1. Dugaan Kelalaian dalam Penanganan Sengketa Lahan
Masyarakat menyoroti konflik agraria yang terjadi di wilayah Cigombong–Cijeruk antara petani penggarap dengan PT Bahana Sukma Sejahtera (BSS), disertai dugaan praktik penerbitan surat keterangan yang tidak sesuai ketentuan oleh oknum pemerintah desa.
Sejumlah pihak menilai pengawasan dan langkah mediasi dari pemerintah kecamatan belum optimal sehingga konflik terus berlarut. Atas dasar itu, beberapa elemen masyarakat meminta Inspektorat maupun aparat penegak hukum menelaah apakah terdapat kelalaian administratif dalam pelaksanaan tugas pengawasan.
2. Dugaan Kurangnya Keterbukaan Pelayanan Publik
Berdasarkan laporan yang beredar, pada 15 Juni 2026 Camat disebut tidak berada di kantor ketika warga hendak menyampaikan aspirasi. Selain itu, terdapat dugaan adanya pembatasan akses peliputan media dalam kegiatan tertentu di wilayah kecamatan.

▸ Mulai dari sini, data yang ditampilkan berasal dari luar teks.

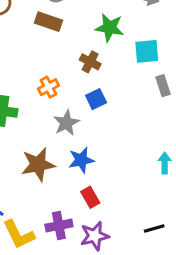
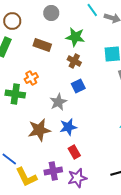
brown rectangle: (48, 22) -> (42, 45), moved
green star: (110, 28) -> (75, 37), moved
orange cross: (48, 87) -> (31, 78), moved

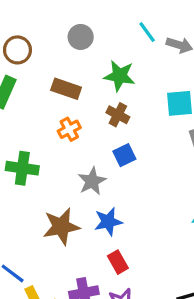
orange cross: (31, 78) -> (69, 129), moved

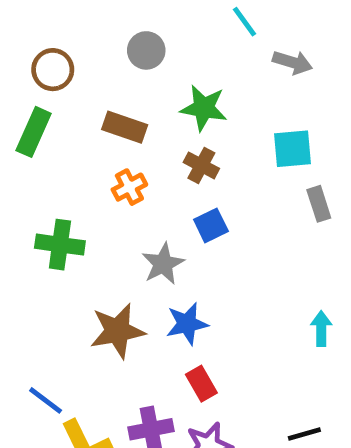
cyan line: (147, 32) -> (245, 22), moved

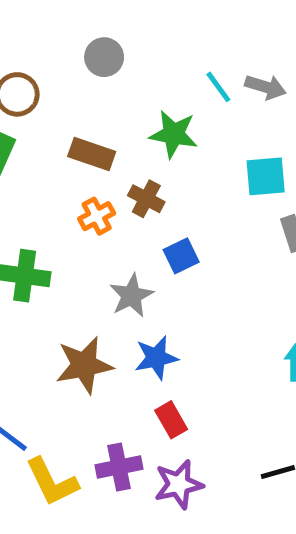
cyan line: (245, 22) -> (218, 87), moved
gray circle: (146, 50) -> (104, 57), moved
brown cross: (201, 165) -> (146, 199), moved

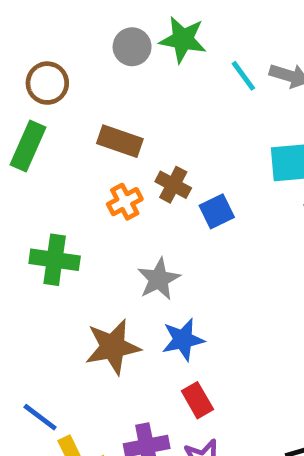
green star: (174, 134) -> (183, 39), moved
blue square: (181, 256) -> (217, 211), moved

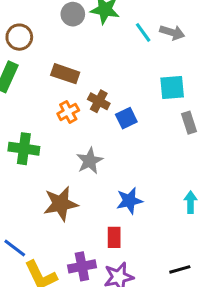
blue star: (183, 340) -> (129, 201), moved
red rectangle: (197, 400) -> (114, 237), turned 30

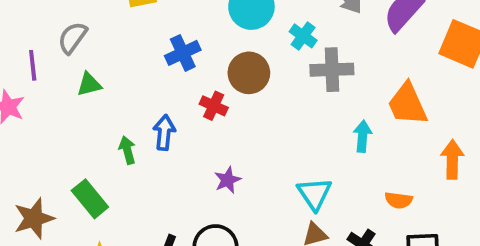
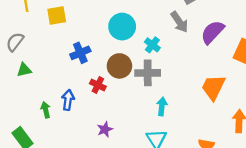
gray cross: (332, 70) -> (148, 73), moved
orange trapezoid: (408, 104) -> (213, 87), turned 48
cyan arrow: (362, 136) -> (162, 106), moved

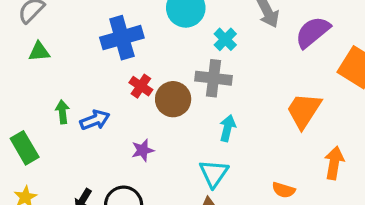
blue cross: (80, 53) -> (122, 38), size x1.4
brown circle: (119, 66) -> (173, 99), moved
blue arrow: (68, 100) -> (95, 120), moved, turned 54

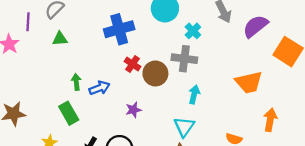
orange trapezoid: (304, 111) -> (249, 82), turned -136
green rectangle: (25, 148) -> (69, 113), moved

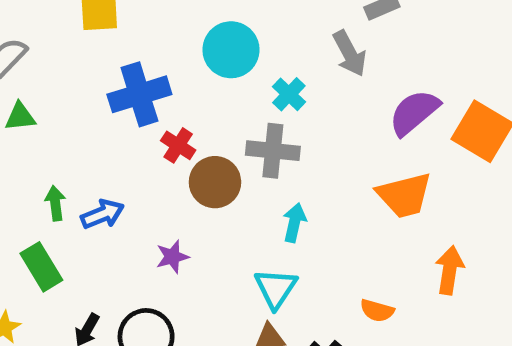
purple semicircle: (255, 26) -> (414, 112), moved
red cross: (132, 64) -> (178, 145), moved

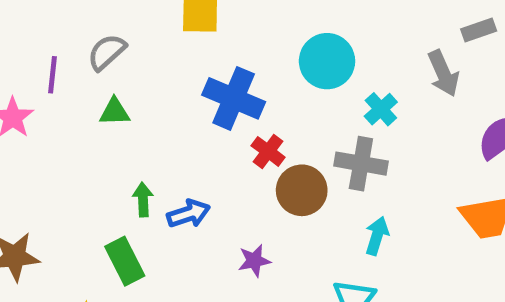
blue cross: (139, 94) -> (234, 98), turned 36

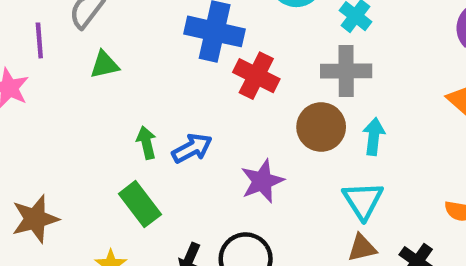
red cross: (268, 151) -> (256, 76), size x1.4
brown circle: (302, 190) -> (321, 127), moved
purple star: (254, 261) -> (262, 181), size x1.4

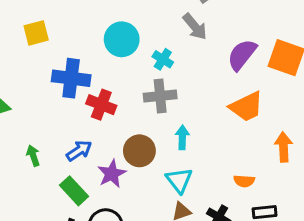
brown circle: (321, 127) -> (139, 151), moved
blue arrow: (192, 148) -> (79, 151), moved
green rectangle: (140, 204) -> (74, 191), moved

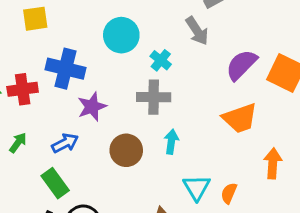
red cross: (101, 105) -> (23, 89), moved, turned -36
green arrow: (33, 156) -> (18, 143), turned 48
purple star: (112, 174) -> (92, 107), moved
cyan triangle: (179, 180) -> (197, 187), moved
orange semicircle: (244, 181) -> (229, 193), turned 102

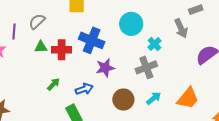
gray cross: (154, 97) -> (146, 67), turned -30
orange trapezoid: (240, 118) -> (188, 98), moved, turned -40
cyan arrow: (171, 142) -> (154, 98), turned 35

Apabila dugaan tersebut terbukti, tindakan tersebut dinilai dapat bertentangan dengan prinsip keterbukaan informasi publik, pelayanan kepada masyarakat, serta kebebasan pers sebagaimana diatur dalam ketentuan peraturan perundang-undangan.

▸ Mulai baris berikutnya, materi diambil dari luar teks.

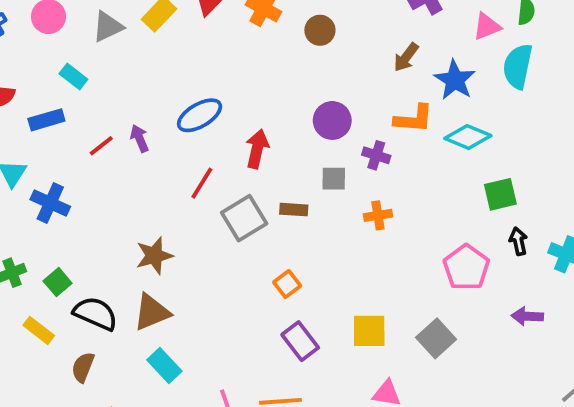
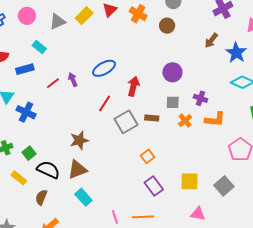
orange L-shape: (414, 119) -> (215, 119), moved
purple cross: (376, 155) -> (200, 98), moved
orange cross: (378, 215) -> (185, 121), moved, turned -32

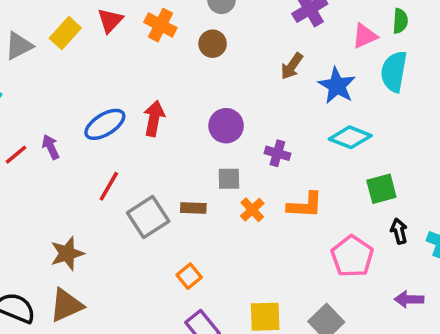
red arrow: (133, 86) -> (154, 118), moved
purple cross: (200, 98) -> (277, 153), moved

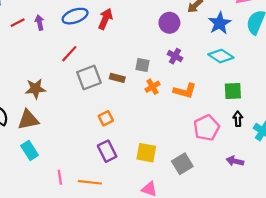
purple circle: (226, 126) -> (169, 23), moved

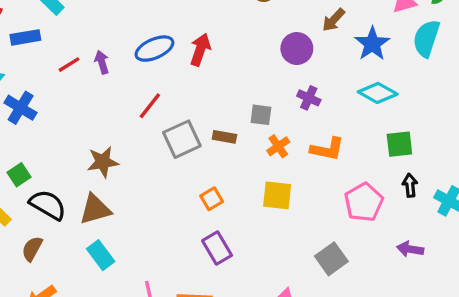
yellow square: (146, 153) -> (277, 195), moved

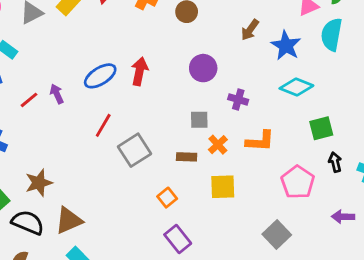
purple circle: (297, 49) -> (203, 68), moved
brown rectangle: (224, 137) -> (187, 157), moved
brown star: (103, 162) -> (39, 183), moved

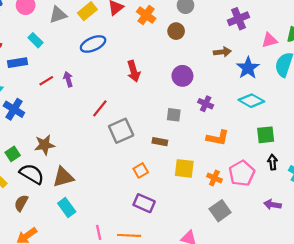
brown arrow: (250, 30) -> (222, 52), turned -140
red arrow: (139, 71) -> (134, 71), turned 144
blue ellipse: (100, 76) -> (93, 44), moved
orange cross: (218, 145) -> (214, 178), moved, turned -32
purple rectangle: (178, 239) -> (144, 203), turned -36

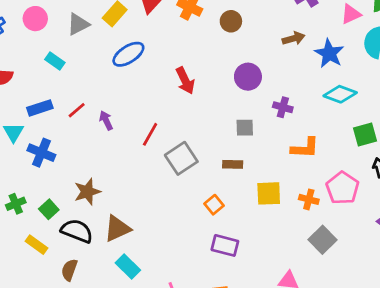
blue rectangle: (17, 63) -> (40, 108), moved
purple arrow: (68, 79) -> (106, 120), moved

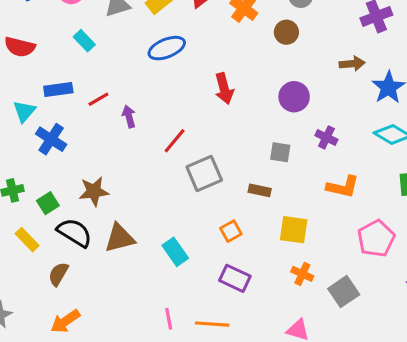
orange cross: (309, 199) -> (302, 274), moved
cyan rectangle: (128, 266) -> (175, 252), moved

3. Dugaan Lemahnya Tata Kelola Administrasi
Sorotan juga muncul terkait penanganan dokumen administrasi saat proses pemindahan kantor kecamatan pada tahun 2025. Beredar laporan mengenai berkas-berkas penting yang tidak tertata dengan baik sehingga menimbulkan kekhawatiran terhadap keamanan dokumen negara dan kualitas tata kelola administrasi pemerintahan.
4. Dugaan Lemahnya Pengawasan Program dan Dana Desa
Masyarakat turut mempertanyakan efektivitas pengawasan terhadap sejumlah program pembangunan desa, termasuk pembangunan infrastruktur, RTLH, serta penyaluran bantuan sosial. Sejumlah laporan menyebut adanya ketidaksesuaian antara realisasi di lapangan dengan laporan pelaksanaan kegiatan.
Sebagai koordinator penyelenggaraan pemerintahan di tingkat kecamatan, Camat diharapkan menjalankan fungsi pembinaan dan pengawasan secara maksimal sesuai ketentuan yang berlaku.
Tuntutan Masyarakat Sejumlah masyarakat, aktivis, dan organisasi kemasyarakatan menyampaikan beberapa tuntutan, antara lain:
Meminta Inspektorat Kabupaten Bogor melakukan audit dan pemeriksaan secara menyeluruh terhadap dugaan kelalaian maupun pelanggaran administratif.
Meminta aparat penegak hukum menindaklanjuti apabila ditemukan unsur pelanggaran hukum berdasarkan alat bukti yang sah.
Mendorong Pemerintah Kabupaten Bogor membuka hasil pemeriksaan secara transparan kepada publik.
Meminta pemberian sanksi sesuai ketentuan apabila melalui proses pemeriksaan terbukti terjadi pelanggaran disiplin atau pelanggaran hukum.
Hingga rilis ini disusun, dugaan-dugaan tersebut masih memerlukan klarifikasi dan pemeriksaan oleh instansi yang berwenang. Oleh karena itu, asas praduga tak bersalah harus tetap dikedepankan sampai terdapat hasil pemeriksaan atau putusan yang berkekuatan hukum.